»»

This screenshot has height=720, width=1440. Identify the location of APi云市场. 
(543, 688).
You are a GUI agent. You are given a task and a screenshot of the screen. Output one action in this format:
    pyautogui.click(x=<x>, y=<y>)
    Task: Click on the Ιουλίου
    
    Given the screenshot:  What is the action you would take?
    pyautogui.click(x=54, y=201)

««

=== Prompt ===
An exact copy of every record is needed.

=== Solution to this exercise ===
This screenshot has height=720, width=1440. Identify the location of APi云市场. 
(543, 688).
You are a GUI agent. You are given a task and a screenshot of the screen. Output one action in this format:
    pyautogui.click(x=<x>, y=<y>)
    Task: Click on the Ιουλίου
    
    Given the screenshot:  What is the action you would take?
    pyautogui.click(x=54, y=201)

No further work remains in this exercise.